Когда я вернулся к себе на Фонтанку, то уже знал, как поступлю, если всё получится из того, что я собирался предпринять. Или даже если удастся только часть моей задумки. А пока, не размышляя долго, я вытащил из кладовки мешок, что освободился из-под пачек с перловкой, разложил его на полу и начал методично и по возможности аккуратно, так, чтобы набить пополней, укладывать в него продукты.

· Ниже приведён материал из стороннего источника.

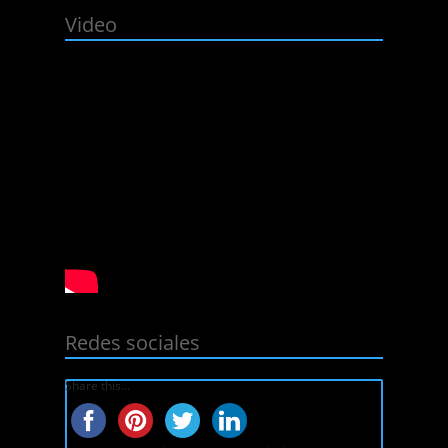
Video
Redes sociales
Share this...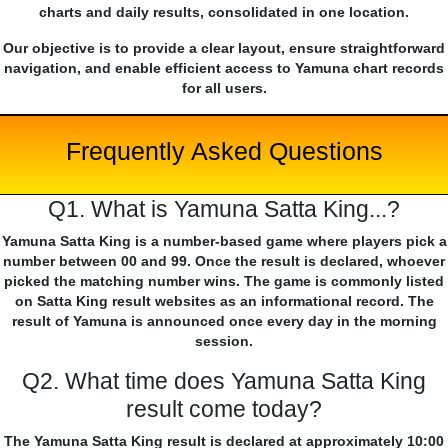
charts and daily results, consolidated in one location.
Our objective is to provide a clear layout, ensure straightforward
navigation, and enable efficient access to Yamuna chart records
for all users.
Frequently Asked Questions
Q1. What is Yamuna Satta King...?
Yamuna Satta King is a number-based game where players pick a
number between 00 and 99. Once the result is declared, whoever
picked the matching number wins. The game is commonly listed
on Satta King result websites as an informational record. The
result of Yamuna is announced once every day in the morning
session.
Q2. What time does Yamuna Satta King
result come today?
The Yamuna Satta King result is declared at approximately 10:00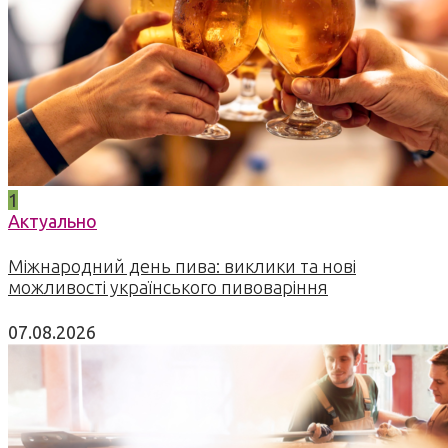
1
Актуально
Міжнародний день пива: виклики та нові
можливості українського пивоваріння
07.08.2026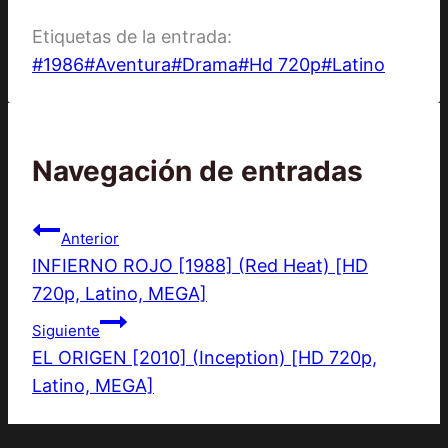
Etiquetas de la entrada:
#
1986
#
Aventura
#
Drama
#
Hd 720p
#
Latino
Navegación de entradas
Anterior
INFIERNO ROJO [1988] (Red Heat) [HD
720p, Latino, MEGA]
Siguiente
EL ORIGEN [2010] (Inception) [HD 720p,
Latino, MEGA]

Начал с тяжёлого, с тушёночных банок и других консервов, всех сортов, для равновесия. Потом – крупы, тоже всякие. Дальше – в очередь, тоже всё похожее, что не бьётся. Для банок из стекла, закатанных, ну где мёд был и другое, и бутылей с маслом, и водки освободил другой мешок и тоже сложил. А рюкзак набил тем, что полегче: макароны в основном, сухофрукты, палку сырокопчёной накрепко затвердевшей колбасы, сухое молоко, сахар. И папиросы. Много папиросных пачек. Потому что заметил на правой руке у Полины Андреевны пожелтевший ноготь указательного пальца. Не знал, от табака или от чего, но подумал, хуже не будет, это всегда валюта, как и водка. И так мне радостно было в этот момент, когда передачу ту собирал, и так на душе спокойно. Потому что знал, что хочу помочь женщине этой ужасно, милой такой и несчастной – и потому ещё, что она не выдаст меня никогда, и не скажет никому, если спросят откуда, мол, что и почему. Я многим хотел бы помочь, очень даже многим, но страх всегда жил во мне и не пускал, отгораживал мысли мои от добрых поступков. Этот страх всегда был раньше меня, проворней. Не дай Бог, Гришенька, подсказывал мне осторожный маленький человечек, живущий внутри меня, не дай Господь, выйдет такое дело наружу, и не оберёшься ты тогда несчастий, которые обрушатся так, что голову не успеешь прикрыть руками.